The recent transfer window has just passed us by, lacking in the excitement that has caught us in previous windows. Lack of money flowing through the clubs this year could be one cause of the quiet activity. Around £30million was through passed English clubs this year, compared to £170 million just last year. In times of financial trouble though how can your Football Manager side stay in the black?
1. Play the market
Within Football, the most valuable commodity are footballers, if you play the transfer market well and mine talent effectively you can create a sustainable business model that will help bring cash and success.
Free transfers can be a quick buck, when contracts are expiring look for those players who have value and snap them up as soon as possible, starting your search in December. These players could spend a few weeks on your bench or on loan before you can sell them for a 90% profit. Look at your reserve side as a get rich quick scheme sitting on your assets ready to be shipped out. Although do be warned that this tactic isn’t something you should do on a massive scale as their is a danger of upsetting squad morale.
Developing a good youth policy can have certain financial gains, it is inevitably that not all these players are going to make it into your first team. But if they are developed well you will be able to be produce good enough players for sides below yours, selling young players on at a profit. Plan well, stick in clauses to the transfer negotiations that will see players still making you money long after they have left the club, as important as quick cash is long term sustainability can bring you longer term success. This is a tactic also used by smaller clubs who don’t have the budget to spend big on players, good youth academies have been the main source of long term income for the likes of Ajax, Leeds and Everton.
2. Season friendlies
Don’t just limit yourself to pre-season friendlies or as just a way to get your players fit for a season ahead. For smaller sides they can be a good way of making money. Spain and Italy have huge gaps during Christmas, many other nations hold their pre-seasons during the winter months. Great times to hit those sides up when you have a gap in your fixtures. You don’t have to field a strong side, if you are worried about injuries. But getting fans to your ground can be a nice Christmas present for yourself.
More reading: Friendlies, the tactical playground
3. Buy back clauses
Buy back clauses can be a way to make a small amounts of cash quickly. You have a few young players who you are not sure whether will make it in your side or not. Sell them with a buy back clause, you will get cash and save on wages. If they make it great you can buy him back and avoid huge rises in value. If not that is quick money in the bank. Also check if your club has anyone on a buy back clause already set in the game. In Football Manager 2009, Barragán clause allowed Liverpool to snap him up for £475k and he was often put into the first team straight away. But just like point number one, get someone back cheap enough and sell them on again!
4. Contract negotiations
Don’t just stick with the contracts that you have already got your players on, don’t just cave in to demands straight away. If you keep your players happy they are always going to be more likely to stay even if you offer them less wages. The small clauses, pay rises and sign on fees can really eat into your budget until it is too late for you to go back on that 5 year deal you just gave your backup striker. If you negotiate with your lower league sides and try and get deals below their current contracts even if they still have a couple of years left, it can give you a pretty reasonable amount of cash to spend elsewhere.
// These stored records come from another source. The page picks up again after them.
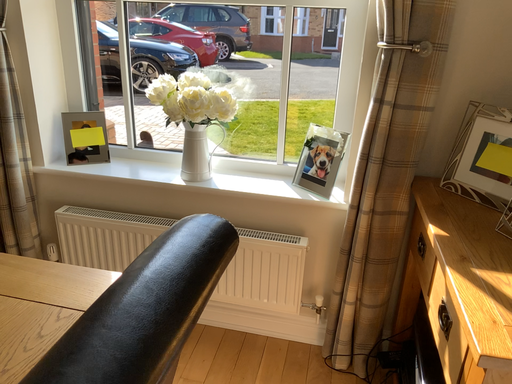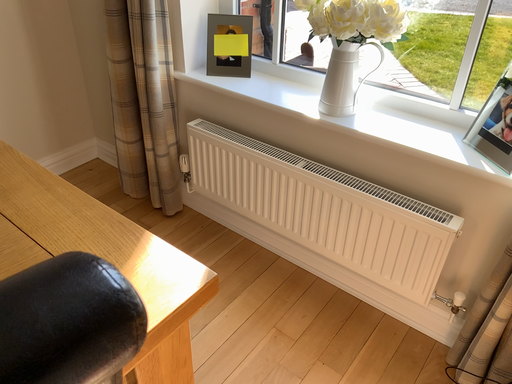 Question: Which way did the camera rotate in the video?

Choices:
 (A) rotated right
 (B) rotated left

Answer: (B) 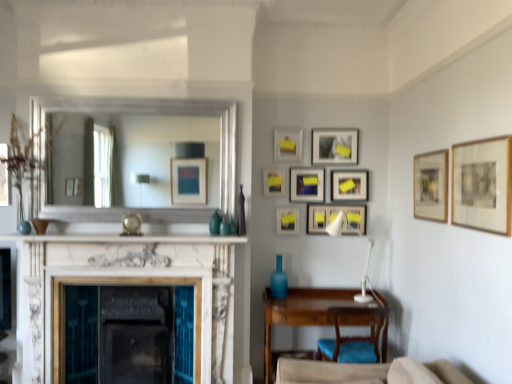 Question: From a real-world perspective, is blue fabric chair at lower right positioned above or below white marble fireplace at center?

Choices:
 (A) above
 (B) below

Answer: (B)

Question: From the image's perspective, is blue fabric chair at lower right above or below white marble fireplace at center?

Choices:
 (A) below
 (B) above

Answer: (A)

Question: Which object is positioned closest to the matte wooden picture frame at center, the 4th picture frame from the front?

Choices:
 (A) wooden desk at lower right
 (B) matte black picture frame at center-right, placed as the seventh picture frame when sorted from front to back
 (C) white plastic lamp at center-right
 (D) matte black picture frame at upper center, the sixth picture frame when ordered from front to back
 (E) matte black picture frame at center, positioned as the 9th picture frame in front-to-back order

Answer: (E)

Question: Estimate the real-world distances between objects in this image. Which object is closer to the matte black picture frame at center, positioned as the 9th picture frame in front-to-back order?

Choices:
 (A) blue fabric chair at lower right
 (B) matte black picture frame at center, which is the 2th picture frame from back to front
 (C) white plastic lamp at center-right
 (D) matte wooden picture frame at center, the 4th picture frame from the front
 (E) silver/metallic mirror at upper center

Answer: (B) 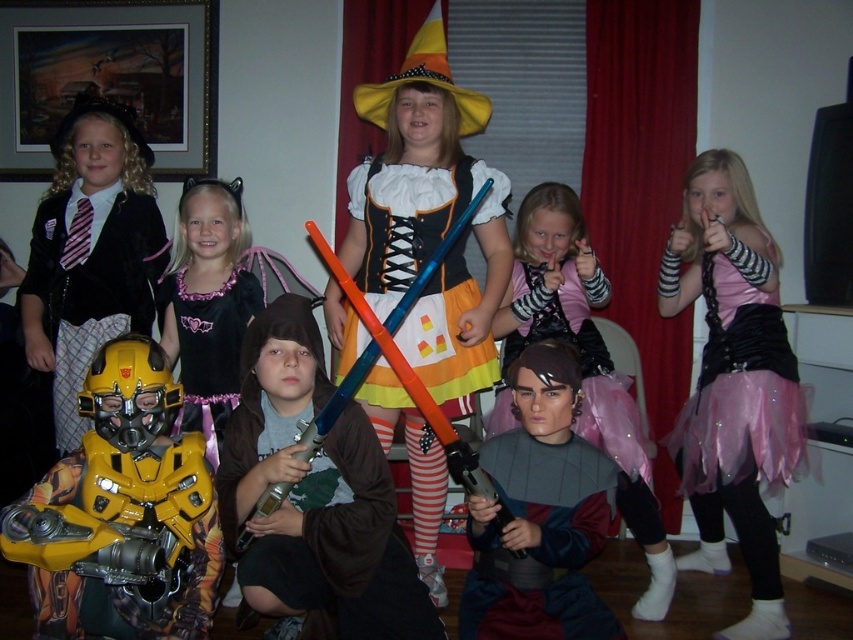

5. Loaning out your reserves
Reserve players, all they do is sit around eating up your wage budget. Obviously they are more then that, but for players that you want to keep on the books but are not getting first team action can be put to use elsewhere. Careful planning can allow you to send out players, making savings on your wage bill as well as netting yourself a little bit of cash in fees if you aren’t going to require the player as backup for the first team squad. You also get the added bonus of the players grabbing first team experience, very important when developing your sides.